High-Confidence Signals (Always Flag)

These patterns are strong indicators of AI-generated text:

  1. Chat leaks — "Certainly!", "I'd be happy to", "Great question!", "Here's" as sentence opener
  2. Cutoff disclaimers — "As of my last update", "I cannot guarantee"
  3. High-signal AI vocabulary — delve, utilize (as "use"), whilst, harnessing, paradigm, synergy
  4. "This noun verbs" in docstrings — "This function calculates", "This method returns"
  5. Synthetic openers — "In today's fast-paced", "In the world of"
  6. Sycophantic code comments — "Excellent approach!", "Great implementation!"

Medium-Confidence Signals (Flag in Context)

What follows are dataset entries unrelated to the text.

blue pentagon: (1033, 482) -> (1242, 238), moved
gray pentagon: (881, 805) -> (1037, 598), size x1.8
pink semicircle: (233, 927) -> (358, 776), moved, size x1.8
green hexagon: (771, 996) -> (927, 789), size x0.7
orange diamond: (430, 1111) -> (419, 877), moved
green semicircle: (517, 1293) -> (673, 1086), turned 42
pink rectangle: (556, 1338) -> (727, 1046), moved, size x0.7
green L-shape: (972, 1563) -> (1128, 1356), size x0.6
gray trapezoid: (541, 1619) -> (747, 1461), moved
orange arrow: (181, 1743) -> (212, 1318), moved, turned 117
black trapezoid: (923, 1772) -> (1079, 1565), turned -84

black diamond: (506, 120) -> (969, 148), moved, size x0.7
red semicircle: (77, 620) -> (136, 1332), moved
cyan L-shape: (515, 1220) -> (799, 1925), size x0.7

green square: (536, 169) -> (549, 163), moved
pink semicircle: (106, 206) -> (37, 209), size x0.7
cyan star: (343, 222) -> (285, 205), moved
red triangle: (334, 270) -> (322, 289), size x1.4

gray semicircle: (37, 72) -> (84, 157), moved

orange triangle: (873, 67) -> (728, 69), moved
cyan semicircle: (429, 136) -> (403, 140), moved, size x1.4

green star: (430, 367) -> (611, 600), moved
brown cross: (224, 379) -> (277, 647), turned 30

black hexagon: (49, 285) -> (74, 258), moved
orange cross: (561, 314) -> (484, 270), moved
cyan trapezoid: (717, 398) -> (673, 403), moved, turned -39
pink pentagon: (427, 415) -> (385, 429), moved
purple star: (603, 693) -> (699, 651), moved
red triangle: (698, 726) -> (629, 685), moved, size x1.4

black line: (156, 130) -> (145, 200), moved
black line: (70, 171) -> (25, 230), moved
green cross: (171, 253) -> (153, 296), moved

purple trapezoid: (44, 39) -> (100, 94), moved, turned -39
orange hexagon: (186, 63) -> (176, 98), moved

Flag when 2+ appear together or pattern is repeated:

  1. Low-signal AI vocabulary clusters — 3+ words from the low-signal list in one section
  2. Formulaic structure — Rigid intro-body-conclusion in a README section
  3. Heading restatement — First sentence after heading restates the heading
  4. Excessive hedging — "might potentially", "could possibly", "it seems like it may"
  5. Synonym cycling — Same concept called different names within one section
  6. Boldface overuse — More than 30% of sentences contain bold text

Low-Confidence Signals (Note Only)

Mention but don't flag as issues:

  1. Emoji in technical docs — May be intentional project style
  2. Filler phrases — Some are common in human writing too
  3. Generic conclusions — May be appropriate for summary sections
  4. Commit inflation — Some teams prefer descriptive commits

False Positive Warnings

Do NOT flag these as AI-generated:

PatternWhy It's Valid
"Ensure" in security docsStandard term for security requirements
"Comprehensive" in test coverage discussionAccurate technical descriptor
Formal tone in API reference docsExpected register for reference material
"Leverage" in financial/business domain codeDomain-specific meaning, not AI filler
Bold formatting in CLI help textStandard convention
Structured intro paragraphs in RFCs/ADRsExpected format for these document types
"This module provides" in Python __init__.pyIdiomatic Python module docstring
Rhetorical questions in blog postsAppropriate for informal content

Integration

With review-verification-protocol

Before reporting any finding:

  1. Read the surrounding context (full paragraph or function)
  2. Confirm the pattern is AI-characteristic, not just formal writing
  3. Check if the project has established conventions that match the pattern
  4. Verify the suggestion improves clarity without changing meaning

With llm-artifacts-detection

Code-level patterns (tautological docstrings, obvious comments) overlap with llm-artifacts-detection's style criteria. When both skills are loaded:

  • review-ai-writing focuses on writing style (how it reads)
  • llm-artifacts-detection focuses on code artifacts (whether it should exist at all)
  • If .beagle/llm-artifacts-review.json exists, skip findings already captured there

Output Format

Report each finding as:

[FILE:LINE] ISSUE_TITLE
- Category: content | vocabulary | formatting | communication | filler | code_docs
- Type: specific_pattern_name
- Original: "the problematic text"
- Suggestion: "the improved text" or "delete"
- Risk: Low | Medium
- Fix Safety: Safe | Needs review

Risk Levels

  • Low — Filler phrases, obvious comments, emoji. Removing improves clarity with no meaning change.
  • Medium — Vocabulary swaps, structural changes, docstring rewrites. Meaning could shift if done carelessly.

Fix Safety

  • Safe — Mechanical replacement or deletion. No judgment needed.
  • Needs review — Rewrite requires understanding context. Human should verify the replacement preserves intent.